## Prompt
Report how many lines of the listing contain the string "können", with no other words.

## Data extracts
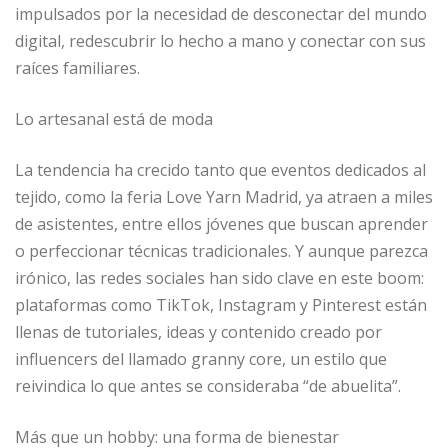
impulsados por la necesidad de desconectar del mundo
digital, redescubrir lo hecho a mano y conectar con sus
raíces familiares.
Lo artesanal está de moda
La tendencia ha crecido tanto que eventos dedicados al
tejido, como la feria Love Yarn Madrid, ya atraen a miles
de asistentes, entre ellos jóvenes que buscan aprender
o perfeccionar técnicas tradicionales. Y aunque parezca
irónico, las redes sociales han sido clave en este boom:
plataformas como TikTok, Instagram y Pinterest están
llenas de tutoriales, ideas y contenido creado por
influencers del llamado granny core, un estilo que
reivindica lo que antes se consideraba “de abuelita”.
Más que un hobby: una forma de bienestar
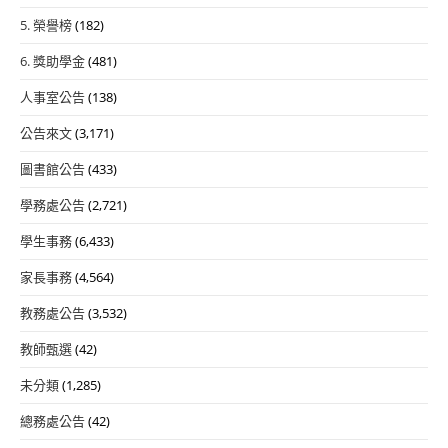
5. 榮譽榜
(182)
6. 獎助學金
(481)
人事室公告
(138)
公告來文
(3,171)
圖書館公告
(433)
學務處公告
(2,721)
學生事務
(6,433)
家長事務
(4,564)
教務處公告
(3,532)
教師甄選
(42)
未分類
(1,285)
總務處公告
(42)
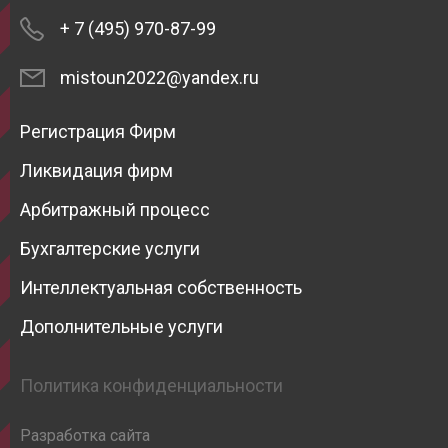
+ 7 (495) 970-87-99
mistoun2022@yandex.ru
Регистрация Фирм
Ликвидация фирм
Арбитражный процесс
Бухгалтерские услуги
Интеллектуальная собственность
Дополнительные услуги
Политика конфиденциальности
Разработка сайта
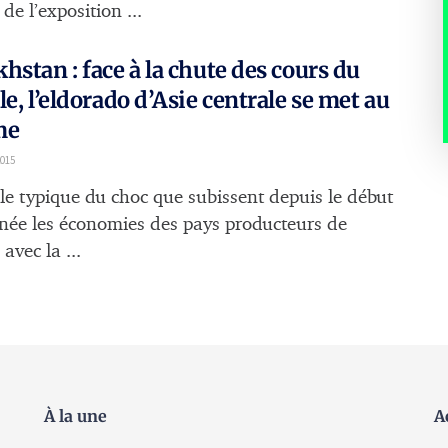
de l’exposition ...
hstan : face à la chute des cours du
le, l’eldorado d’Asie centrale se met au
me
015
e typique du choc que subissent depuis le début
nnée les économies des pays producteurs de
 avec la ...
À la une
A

--

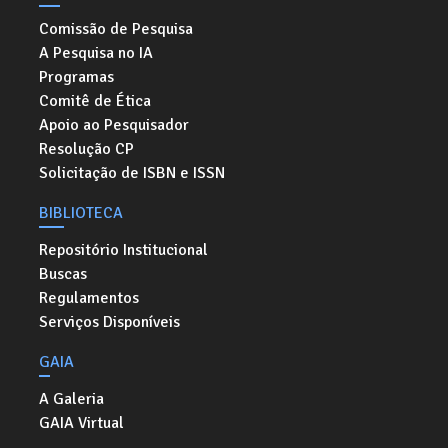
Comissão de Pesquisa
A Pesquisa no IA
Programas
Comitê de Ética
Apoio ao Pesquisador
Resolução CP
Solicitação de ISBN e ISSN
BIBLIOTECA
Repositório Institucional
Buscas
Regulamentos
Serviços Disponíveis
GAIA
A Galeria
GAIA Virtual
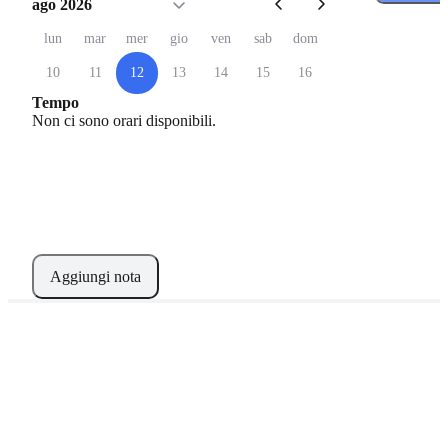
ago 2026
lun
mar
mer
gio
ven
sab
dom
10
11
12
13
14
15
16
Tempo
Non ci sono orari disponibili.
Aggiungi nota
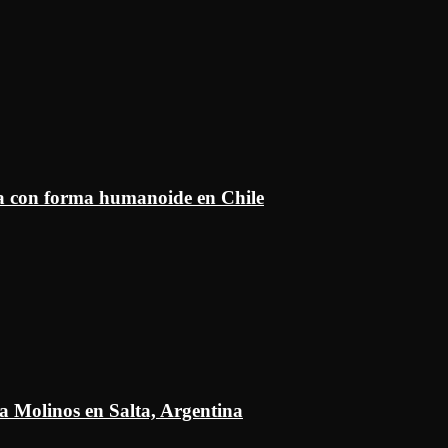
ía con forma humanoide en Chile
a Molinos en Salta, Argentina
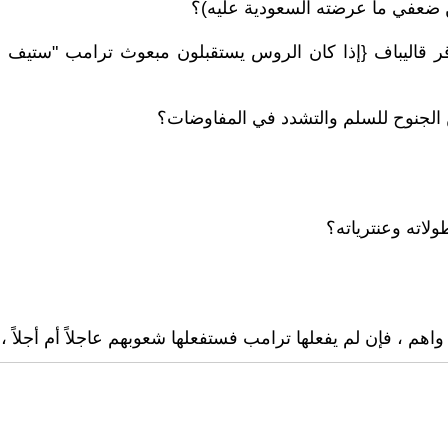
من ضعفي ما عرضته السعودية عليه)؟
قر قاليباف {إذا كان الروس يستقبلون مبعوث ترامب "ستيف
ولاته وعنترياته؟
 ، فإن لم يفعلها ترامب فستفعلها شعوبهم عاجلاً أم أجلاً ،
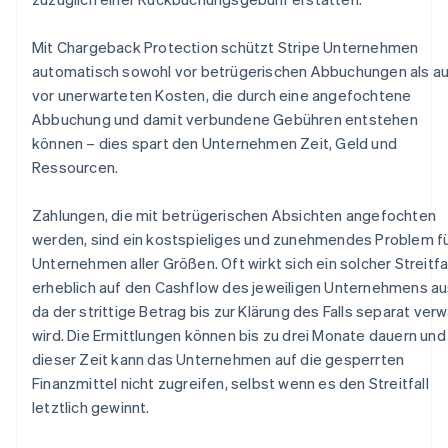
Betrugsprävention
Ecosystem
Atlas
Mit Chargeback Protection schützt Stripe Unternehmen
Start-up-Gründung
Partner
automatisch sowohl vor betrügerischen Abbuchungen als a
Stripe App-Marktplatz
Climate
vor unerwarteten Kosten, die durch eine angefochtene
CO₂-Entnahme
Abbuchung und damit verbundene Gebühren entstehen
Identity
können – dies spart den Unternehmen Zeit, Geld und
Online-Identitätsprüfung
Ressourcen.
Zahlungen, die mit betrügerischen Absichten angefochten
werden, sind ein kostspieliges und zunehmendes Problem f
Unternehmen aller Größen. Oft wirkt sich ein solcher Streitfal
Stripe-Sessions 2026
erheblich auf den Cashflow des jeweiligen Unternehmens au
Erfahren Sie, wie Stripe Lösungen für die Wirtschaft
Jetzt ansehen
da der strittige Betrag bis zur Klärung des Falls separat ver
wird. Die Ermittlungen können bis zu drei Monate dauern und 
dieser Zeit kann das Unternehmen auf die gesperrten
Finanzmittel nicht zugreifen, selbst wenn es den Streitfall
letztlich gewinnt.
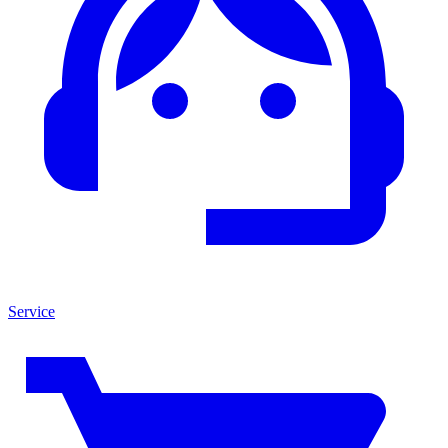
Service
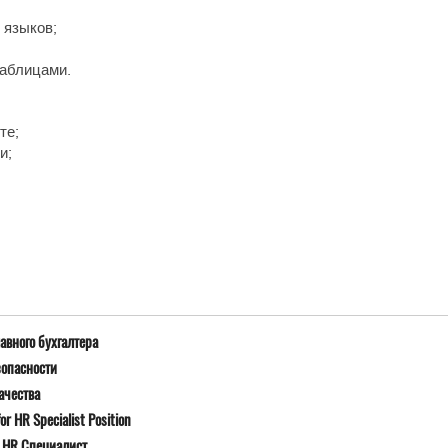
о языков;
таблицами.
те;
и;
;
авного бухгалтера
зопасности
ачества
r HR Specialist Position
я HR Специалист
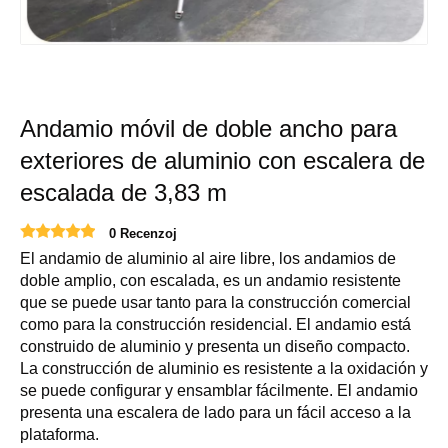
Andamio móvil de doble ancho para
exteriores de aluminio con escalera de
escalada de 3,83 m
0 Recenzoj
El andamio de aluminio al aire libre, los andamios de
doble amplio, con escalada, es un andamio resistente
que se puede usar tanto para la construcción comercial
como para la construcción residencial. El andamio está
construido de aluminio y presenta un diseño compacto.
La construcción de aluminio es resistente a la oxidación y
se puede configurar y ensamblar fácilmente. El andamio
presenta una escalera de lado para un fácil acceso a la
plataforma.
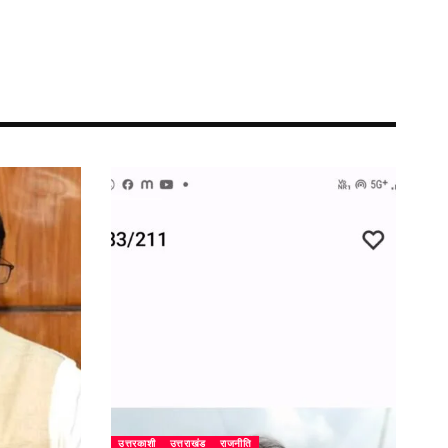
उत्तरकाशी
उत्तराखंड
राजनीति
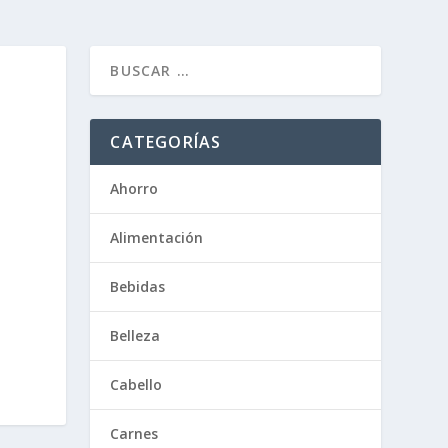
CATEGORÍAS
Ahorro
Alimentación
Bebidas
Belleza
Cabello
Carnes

## Written solution
2